(Saved data entries)
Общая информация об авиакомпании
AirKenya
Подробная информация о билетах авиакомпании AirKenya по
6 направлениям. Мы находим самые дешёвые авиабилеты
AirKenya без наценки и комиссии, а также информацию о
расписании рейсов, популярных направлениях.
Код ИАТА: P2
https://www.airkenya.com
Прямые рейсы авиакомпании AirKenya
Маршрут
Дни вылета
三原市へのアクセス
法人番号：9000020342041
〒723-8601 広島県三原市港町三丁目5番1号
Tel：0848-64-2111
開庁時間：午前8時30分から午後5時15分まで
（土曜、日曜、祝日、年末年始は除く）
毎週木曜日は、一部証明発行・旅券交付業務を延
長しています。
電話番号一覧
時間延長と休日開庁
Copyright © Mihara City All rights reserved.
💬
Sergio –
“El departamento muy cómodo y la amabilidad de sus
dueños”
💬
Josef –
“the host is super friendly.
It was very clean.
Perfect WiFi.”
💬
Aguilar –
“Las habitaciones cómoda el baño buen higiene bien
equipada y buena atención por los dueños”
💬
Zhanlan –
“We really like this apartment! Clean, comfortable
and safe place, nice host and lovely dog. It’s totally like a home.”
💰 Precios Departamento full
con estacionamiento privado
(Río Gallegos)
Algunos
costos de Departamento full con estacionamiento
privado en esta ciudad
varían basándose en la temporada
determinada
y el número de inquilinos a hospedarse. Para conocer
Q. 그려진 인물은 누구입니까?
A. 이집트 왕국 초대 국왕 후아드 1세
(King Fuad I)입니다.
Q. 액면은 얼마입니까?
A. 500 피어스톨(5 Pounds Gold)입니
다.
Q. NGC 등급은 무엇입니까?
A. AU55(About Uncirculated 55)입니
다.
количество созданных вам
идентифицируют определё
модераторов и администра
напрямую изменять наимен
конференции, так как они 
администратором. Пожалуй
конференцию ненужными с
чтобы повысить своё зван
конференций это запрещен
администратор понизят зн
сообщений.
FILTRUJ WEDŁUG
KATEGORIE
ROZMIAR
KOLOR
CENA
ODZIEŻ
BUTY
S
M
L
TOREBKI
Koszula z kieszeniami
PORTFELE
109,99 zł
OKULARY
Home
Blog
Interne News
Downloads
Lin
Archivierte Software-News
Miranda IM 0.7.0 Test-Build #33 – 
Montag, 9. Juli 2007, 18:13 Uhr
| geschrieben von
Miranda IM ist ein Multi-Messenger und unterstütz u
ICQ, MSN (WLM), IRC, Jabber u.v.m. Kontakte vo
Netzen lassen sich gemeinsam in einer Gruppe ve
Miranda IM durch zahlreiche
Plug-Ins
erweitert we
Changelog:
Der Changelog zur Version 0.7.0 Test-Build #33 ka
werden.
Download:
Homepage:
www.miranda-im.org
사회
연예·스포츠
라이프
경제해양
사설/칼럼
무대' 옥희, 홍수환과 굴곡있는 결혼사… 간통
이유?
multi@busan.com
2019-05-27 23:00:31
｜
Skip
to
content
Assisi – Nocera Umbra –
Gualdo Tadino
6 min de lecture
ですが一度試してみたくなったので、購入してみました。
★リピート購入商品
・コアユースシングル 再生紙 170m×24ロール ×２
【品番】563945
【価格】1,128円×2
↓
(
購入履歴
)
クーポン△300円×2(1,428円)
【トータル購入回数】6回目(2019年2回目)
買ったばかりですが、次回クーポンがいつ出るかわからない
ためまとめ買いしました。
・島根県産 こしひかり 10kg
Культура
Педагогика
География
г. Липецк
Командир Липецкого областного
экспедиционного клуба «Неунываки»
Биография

## Problem statement
Each line in the records above that contains the word "Test" must be copied.

## Worked solution
Miranda IM 0.7.0 Test-Build #33 – 
Der Changelog zur Version 0.7.0 Test-Build #33 ka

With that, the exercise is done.